Nicodemus used the phrase "We know."  


Was Nicodemus trying to hide behind a group and not commit himself to expressing his own opinion? 


How often we use the term "we" to express to others that we are not alone in our opinion but there are many others who stand with us. 


We abhor the idea of standing for something alone. 


So we use the corporate "we."  Be careful when you say “We believe” for you cannot be sure of that unless you are a mind reader.


But Jesus draws him from the security of the group. 


Jesus did not say to Nicodemus, "Your group must be born again", He said, "Ye must be born again." 


The Word of God is quick, and powerful and sharper than a two edged sword!


But before this Nicodemus says, "We know that thou art a teacher come from God, for no man can do these miracles that thou doest, except God be with him."


Nicodemus was wrong. 


This statement reveals the spiritual wasteland in which Jesus was ministering. 

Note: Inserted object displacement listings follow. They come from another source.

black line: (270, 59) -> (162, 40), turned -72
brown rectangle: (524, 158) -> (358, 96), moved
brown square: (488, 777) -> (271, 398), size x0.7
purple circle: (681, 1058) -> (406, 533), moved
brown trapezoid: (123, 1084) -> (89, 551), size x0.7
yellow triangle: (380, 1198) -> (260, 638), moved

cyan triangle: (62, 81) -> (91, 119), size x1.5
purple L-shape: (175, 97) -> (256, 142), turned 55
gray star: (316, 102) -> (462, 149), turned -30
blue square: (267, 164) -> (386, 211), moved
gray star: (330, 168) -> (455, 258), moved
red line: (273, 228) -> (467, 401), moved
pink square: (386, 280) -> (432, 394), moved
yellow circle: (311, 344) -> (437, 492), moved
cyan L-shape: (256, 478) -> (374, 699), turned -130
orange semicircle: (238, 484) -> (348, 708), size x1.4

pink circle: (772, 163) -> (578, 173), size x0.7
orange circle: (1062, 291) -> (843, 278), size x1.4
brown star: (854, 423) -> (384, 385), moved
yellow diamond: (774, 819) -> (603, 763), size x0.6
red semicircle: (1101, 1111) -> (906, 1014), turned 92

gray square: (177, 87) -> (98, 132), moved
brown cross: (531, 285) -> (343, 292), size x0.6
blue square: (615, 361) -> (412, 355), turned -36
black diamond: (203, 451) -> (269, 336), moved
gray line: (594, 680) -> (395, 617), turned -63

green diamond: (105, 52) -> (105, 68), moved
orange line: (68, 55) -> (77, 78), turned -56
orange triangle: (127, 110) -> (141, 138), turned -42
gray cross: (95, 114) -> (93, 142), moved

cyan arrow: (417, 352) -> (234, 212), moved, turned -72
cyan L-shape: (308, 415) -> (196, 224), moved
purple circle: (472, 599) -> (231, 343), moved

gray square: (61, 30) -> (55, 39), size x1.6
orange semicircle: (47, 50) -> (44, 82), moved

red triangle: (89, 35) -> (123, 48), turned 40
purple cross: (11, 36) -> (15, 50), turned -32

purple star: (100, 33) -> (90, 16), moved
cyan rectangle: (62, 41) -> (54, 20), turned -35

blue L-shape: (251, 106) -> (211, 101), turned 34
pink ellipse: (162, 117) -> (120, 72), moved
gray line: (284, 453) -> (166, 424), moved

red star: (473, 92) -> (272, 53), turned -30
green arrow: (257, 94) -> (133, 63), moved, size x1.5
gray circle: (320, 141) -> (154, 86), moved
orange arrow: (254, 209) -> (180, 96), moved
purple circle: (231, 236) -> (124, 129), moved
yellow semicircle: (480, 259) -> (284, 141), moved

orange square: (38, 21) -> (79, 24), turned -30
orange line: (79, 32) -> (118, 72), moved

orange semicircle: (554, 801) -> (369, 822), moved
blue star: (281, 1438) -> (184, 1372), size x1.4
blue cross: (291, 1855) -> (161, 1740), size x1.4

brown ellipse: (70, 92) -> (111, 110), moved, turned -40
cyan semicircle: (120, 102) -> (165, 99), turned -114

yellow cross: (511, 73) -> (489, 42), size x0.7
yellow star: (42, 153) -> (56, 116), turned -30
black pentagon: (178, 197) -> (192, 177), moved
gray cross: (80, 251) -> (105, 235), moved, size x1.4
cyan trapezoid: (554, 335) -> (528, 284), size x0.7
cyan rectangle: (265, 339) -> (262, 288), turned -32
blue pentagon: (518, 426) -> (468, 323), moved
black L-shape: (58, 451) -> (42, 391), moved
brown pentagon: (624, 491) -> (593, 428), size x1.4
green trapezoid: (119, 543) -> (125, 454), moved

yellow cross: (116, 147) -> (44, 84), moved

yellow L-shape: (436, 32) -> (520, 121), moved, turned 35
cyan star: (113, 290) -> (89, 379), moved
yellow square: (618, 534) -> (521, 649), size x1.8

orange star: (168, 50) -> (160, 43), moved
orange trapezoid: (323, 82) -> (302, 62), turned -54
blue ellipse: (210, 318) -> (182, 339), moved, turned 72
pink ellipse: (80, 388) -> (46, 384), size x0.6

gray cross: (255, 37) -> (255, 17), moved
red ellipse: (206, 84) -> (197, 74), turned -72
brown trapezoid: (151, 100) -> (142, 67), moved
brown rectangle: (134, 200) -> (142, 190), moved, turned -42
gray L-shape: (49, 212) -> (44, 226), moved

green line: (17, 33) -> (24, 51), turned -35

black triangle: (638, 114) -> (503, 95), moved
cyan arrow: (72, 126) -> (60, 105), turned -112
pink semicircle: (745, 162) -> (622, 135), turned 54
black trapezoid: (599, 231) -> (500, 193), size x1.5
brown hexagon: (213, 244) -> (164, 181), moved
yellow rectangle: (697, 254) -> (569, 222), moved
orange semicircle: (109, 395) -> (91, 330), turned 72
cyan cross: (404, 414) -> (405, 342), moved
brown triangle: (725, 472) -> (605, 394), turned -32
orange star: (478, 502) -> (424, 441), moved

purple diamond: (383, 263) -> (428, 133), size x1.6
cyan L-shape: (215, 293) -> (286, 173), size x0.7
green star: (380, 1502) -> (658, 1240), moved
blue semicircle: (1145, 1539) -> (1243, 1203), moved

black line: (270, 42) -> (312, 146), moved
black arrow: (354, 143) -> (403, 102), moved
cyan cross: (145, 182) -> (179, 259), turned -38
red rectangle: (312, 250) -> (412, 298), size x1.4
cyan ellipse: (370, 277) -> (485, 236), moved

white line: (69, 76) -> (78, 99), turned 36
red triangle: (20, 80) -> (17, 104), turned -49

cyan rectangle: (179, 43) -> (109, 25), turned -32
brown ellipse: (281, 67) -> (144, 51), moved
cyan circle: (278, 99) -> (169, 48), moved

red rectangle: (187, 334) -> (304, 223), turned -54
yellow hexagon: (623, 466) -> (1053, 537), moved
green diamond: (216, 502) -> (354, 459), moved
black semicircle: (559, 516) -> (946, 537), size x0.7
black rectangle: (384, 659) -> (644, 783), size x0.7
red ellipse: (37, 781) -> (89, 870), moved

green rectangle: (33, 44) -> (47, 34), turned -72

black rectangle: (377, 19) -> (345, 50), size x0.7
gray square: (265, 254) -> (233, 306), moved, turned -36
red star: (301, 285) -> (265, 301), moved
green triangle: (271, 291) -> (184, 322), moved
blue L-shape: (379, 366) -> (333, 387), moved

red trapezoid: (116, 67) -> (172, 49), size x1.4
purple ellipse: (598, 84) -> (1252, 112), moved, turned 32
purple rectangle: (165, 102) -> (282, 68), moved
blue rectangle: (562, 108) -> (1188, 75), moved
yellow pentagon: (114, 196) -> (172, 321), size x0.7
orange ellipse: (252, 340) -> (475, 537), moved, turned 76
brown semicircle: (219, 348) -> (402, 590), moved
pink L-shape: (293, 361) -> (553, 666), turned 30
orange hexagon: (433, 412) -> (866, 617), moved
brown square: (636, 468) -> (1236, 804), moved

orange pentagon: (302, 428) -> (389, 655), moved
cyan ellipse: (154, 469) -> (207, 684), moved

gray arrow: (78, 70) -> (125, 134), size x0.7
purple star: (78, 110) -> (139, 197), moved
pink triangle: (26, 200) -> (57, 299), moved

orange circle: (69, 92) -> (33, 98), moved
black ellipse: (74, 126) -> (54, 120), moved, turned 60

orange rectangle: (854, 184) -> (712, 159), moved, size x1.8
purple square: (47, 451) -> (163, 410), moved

Here, we see a ruler of the Jews having such superficial reasoning and little discernment along with a poor understanding of the scriptures. 


The scriptures warn us to test the spirits, whether they be of God. 


The magicians of Egypt were, up to a point, able to duplicate the miracles of Moses. 


Satan has power to perform miracles and sometimes bestows this power on his angels of light. 


We are warned of the Antichrist in II Thess. 2:9, Even him, whose coming is after the working of Satan with all power and signs and lying wonders.  


We are exhorted to "believe not the spirits, but to try the spirits whether they be of God, because many false prophets are gone out into the world. I John 4:1.


No, we are not to test those who come in the name of Christ by their personal character or ability to perform miracles but they must be tested by the Word of God. 


No matter how wonderful his personality, or how pleasing, or how marvelous the results of his ministry is, we are admonished to test the man by the Word of God.


Christ ignores Nicodemus' statement. 


He knows that Nicodemus is not yet prepared by the Holy Spirit to be taught. 


Nicodemus does not need Jesus, the teacher. 


Nicodemus needs Jesus the Savior! 


The sinner cannot come to Jesus to be taught, he must come to be saved and then comes the teaching. 


A saved person is a person who is fit to teach. 


As we saw in verse 2:24, Jesus does not commit himself to them because he did not trust them, he knew what was in their hearts.  


As it says in Luke 8:10, "Unto you it is given to know the mysteries of God, but to others in parables; that seeing they might not see, and hearing they might not understand.


Jesus uses a prepared vessel to work the works of God!


Therefore he ignores Nicodemus attempt to endear himself to him by his courteous and perhaps flattering compliments and we hear him say in:


Verse 3:3,......Verily, verily, I say unto thee, Except a man be born again, he cannot see the kingdom of God.